Ask the hundreds of millions of people who own PCs.

Ask the millions of people who spent $300+ on a glossy-looking, over-hyped MP3 player.

Ask the millions who will spend $50-$100 for a new cell phone because the one that came with their calling plan is too cheap.

Ask the "1000+ a day" that are buying "cheap" Mac minis for $500 or more.

Ask the people that are actually buying those Godawful plasma TVs for $1,000+ when they look like crap from a standard analog signal.

Seems like you think all people have money except Amigans.  Oh, and even hobbyists need more options than a game machine that must be soldered together or have special custom hardware built for a proprietery serial port (regardless of performance).

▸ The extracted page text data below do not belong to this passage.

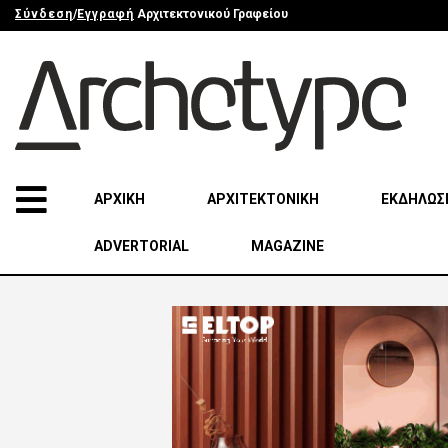
Σύνδεση
/
Εγγραφή
Αρχιτεκτονικού Γραφείου
ΑΡΧΙΚΗ
ΑΡΧΙΤΕΚΤΟΝΙΚΗ
ΕΚΔΗΛΩΣ
ADVERTORIAL
MAGAZINE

I thought the whole point of making a new Amiga is that we don't have to do this frankenstein crap, anymore.  It's unfortunate that Amiga has chosen the Teron as the base system, but you need to evaluate more options.  There are plenty of cool-running, portable, affordable PCs.  If you can't think of any, ask Google.

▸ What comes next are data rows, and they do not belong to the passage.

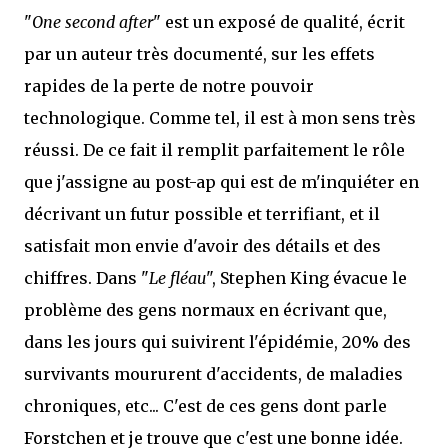
"
One second after
" est un exposé de qualité, écrit
par un auteur très documenté, sur les effets
rapides de la perte de notre pouvoir
technologique. Comme tel, il est à mon sens très
réussi. De ce fait il remplit parfaitement le rôle
que j'assigne au post-ap qui est de m'inquiéter en
décrivant un futur possible et terrifiant, et il
satisfait mon envie d'avoir des détails et des
chiffres. Dans "
Le fléau
", Stephen King évacue le
problème des gens normaux en écrivant que,
dans les jours qui suivirent l'épidémie, 20% des
survivants moururent d'accidents, de maladies
chroniques, etc... C'est de ces gens dont parle
Forstchen et je trouve que c'est une bonne idée.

Better yet, stop wasting time pining over GameCube, and ask Amiga/Hyperion why they can't actually deliver CPU-independent code running on a real, modern embedded OS.

Obviously, they don't care.  That's all that really matters in the end, and five years from now, when every handheld computer has 128+ MB of memory, the idea of running OS4 on proprietary game machines run by companies that don't give a damn about real operating systems and won't help OS developers with real hardware documentation, will still look absurd.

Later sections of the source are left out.